═══ Listed entries
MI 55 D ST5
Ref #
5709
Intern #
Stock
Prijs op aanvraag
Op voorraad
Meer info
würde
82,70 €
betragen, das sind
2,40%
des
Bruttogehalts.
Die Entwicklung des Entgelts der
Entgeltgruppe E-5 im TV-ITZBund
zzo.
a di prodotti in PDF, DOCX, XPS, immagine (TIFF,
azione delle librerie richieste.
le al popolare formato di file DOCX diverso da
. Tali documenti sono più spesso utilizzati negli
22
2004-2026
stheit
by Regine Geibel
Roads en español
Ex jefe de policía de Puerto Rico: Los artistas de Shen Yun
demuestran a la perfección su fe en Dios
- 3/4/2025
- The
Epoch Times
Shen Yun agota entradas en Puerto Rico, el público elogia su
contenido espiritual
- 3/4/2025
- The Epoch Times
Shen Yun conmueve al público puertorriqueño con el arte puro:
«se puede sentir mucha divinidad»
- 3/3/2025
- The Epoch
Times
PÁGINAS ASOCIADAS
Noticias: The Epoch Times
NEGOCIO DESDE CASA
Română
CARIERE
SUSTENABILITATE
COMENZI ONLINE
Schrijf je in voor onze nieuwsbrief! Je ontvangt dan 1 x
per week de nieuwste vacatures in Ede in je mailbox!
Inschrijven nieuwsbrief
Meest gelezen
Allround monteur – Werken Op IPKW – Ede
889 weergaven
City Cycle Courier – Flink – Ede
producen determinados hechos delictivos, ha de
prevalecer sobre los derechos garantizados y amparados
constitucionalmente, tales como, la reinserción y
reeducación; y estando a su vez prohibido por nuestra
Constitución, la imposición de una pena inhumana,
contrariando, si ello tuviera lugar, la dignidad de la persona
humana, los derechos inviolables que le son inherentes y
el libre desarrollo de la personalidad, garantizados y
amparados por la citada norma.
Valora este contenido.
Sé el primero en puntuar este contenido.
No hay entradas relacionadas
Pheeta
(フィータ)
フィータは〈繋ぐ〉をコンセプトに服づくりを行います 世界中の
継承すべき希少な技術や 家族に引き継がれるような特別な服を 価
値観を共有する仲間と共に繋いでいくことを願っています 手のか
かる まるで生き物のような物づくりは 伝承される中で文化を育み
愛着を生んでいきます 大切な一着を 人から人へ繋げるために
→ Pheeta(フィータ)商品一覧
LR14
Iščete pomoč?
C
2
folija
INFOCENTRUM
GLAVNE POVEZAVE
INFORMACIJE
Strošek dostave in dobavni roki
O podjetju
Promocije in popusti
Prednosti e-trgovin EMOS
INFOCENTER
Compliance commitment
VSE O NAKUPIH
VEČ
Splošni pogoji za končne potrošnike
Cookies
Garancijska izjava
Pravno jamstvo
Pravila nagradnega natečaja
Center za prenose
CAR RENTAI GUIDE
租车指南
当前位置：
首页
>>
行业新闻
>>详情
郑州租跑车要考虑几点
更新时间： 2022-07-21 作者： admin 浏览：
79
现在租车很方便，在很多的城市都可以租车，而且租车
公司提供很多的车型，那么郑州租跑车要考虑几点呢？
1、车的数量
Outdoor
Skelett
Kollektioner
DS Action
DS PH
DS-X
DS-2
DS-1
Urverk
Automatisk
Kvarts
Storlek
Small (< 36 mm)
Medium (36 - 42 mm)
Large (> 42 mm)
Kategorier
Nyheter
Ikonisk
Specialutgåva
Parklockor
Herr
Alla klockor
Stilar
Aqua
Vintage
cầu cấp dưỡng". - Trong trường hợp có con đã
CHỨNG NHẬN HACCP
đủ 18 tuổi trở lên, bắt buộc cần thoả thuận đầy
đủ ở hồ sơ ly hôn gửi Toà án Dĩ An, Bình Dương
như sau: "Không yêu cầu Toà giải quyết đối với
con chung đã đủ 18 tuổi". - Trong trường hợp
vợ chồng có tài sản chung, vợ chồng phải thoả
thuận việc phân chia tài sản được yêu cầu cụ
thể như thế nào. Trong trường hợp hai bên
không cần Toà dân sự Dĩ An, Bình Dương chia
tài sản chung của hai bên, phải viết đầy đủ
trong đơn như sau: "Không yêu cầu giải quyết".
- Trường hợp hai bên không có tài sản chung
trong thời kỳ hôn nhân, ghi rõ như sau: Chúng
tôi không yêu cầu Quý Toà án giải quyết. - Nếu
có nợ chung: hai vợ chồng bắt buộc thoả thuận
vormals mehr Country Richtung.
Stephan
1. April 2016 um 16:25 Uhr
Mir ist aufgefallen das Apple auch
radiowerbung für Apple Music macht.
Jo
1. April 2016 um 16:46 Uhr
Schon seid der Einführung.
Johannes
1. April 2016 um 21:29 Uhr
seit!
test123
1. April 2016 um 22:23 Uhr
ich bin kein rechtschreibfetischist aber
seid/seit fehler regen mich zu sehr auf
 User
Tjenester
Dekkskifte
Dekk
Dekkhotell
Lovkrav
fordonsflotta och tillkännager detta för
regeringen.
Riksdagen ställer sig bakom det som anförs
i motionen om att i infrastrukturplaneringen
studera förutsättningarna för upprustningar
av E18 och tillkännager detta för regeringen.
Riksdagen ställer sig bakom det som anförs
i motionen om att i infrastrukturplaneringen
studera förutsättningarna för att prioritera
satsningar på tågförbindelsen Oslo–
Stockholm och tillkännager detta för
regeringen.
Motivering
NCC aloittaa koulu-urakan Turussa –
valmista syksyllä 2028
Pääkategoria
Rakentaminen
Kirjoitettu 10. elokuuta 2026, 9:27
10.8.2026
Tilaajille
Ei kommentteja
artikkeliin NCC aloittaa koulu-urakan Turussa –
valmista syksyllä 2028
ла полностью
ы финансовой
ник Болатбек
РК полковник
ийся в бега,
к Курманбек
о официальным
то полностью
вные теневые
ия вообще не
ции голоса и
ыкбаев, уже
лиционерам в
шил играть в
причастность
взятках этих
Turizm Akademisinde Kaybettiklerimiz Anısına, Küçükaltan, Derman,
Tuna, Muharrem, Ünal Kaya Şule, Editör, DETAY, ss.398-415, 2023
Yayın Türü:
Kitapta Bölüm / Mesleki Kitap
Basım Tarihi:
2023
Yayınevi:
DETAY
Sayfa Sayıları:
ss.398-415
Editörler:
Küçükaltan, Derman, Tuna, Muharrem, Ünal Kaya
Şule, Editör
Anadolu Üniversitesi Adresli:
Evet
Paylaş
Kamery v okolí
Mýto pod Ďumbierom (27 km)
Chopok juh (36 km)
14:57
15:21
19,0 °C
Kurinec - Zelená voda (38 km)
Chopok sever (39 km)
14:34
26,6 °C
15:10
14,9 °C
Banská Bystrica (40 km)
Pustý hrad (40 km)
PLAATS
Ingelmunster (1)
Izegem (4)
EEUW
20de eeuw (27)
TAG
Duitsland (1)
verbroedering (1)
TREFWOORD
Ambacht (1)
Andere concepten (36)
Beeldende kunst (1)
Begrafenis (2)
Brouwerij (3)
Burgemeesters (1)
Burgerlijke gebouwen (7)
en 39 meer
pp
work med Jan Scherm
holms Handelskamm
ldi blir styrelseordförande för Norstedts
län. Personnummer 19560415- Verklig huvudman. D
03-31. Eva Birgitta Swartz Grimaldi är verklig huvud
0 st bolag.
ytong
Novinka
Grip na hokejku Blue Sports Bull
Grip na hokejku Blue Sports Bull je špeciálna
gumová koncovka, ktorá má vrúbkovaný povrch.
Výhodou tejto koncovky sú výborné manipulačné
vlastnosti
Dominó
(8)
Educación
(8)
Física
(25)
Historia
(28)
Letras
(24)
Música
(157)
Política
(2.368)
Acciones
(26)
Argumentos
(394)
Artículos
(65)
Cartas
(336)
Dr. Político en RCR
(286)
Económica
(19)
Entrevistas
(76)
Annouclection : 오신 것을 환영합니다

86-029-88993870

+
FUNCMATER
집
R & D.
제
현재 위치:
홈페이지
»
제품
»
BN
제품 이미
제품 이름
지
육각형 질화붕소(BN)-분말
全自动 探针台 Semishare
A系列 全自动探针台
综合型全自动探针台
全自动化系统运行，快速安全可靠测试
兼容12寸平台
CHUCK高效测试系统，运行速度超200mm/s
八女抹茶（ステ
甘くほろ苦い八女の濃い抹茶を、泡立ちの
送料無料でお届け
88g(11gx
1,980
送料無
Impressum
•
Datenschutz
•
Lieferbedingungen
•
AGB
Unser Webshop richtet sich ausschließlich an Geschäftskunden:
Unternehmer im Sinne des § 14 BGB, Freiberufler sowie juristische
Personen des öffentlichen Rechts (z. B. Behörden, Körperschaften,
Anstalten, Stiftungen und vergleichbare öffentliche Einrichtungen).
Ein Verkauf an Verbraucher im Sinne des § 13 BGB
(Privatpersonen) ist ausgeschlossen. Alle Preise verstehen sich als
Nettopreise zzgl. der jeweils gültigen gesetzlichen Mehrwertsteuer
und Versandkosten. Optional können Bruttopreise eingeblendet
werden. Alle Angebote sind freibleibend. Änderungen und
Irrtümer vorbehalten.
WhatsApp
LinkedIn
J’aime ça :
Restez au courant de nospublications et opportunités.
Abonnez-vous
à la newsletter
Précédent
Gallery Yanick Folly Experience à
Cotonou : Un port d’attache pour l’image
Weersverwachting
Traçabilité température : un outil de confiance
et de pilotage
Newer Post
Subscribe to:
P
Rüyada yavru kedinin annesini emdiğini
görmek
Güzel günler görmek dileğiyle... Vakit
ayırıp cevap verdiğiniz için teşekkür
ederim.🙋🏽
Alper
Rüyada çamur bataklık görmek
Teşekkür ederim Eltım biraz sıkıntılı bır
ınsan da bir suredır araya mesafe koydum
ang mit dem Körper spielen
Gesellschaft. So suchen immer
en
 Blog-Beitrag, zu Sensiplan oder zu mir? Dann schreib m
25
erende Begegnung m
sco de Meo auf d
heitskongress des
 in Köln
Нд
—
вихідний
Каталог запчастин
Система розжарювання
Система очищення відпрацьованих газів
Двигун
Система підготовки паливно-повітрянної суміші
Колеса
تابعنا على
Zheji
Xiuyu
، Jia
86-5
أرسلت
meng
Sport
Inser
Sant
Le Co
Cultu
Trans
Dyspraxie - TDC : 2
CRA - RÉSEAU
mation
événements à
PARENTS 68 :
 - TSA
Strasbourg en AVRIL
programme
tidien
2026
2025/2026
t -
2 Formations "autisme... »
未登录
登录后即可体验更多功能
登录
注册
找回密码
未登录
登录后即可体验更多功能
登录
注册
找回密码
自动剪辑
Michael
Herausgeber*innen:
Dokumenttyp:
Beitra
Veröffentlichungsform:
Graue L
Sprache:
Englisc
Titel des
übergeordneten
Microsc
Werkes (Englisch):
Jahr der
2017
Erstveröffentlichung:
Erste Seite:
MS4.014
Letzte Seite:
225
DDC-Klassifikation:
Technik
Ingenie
══════
__What to do__.
Go over the data above and copy every line that has the word "ederim" in it.

__Answer section__.
ederim.🙋🏽
Teşekkür ederim Eltım biraz sıkıntılı bır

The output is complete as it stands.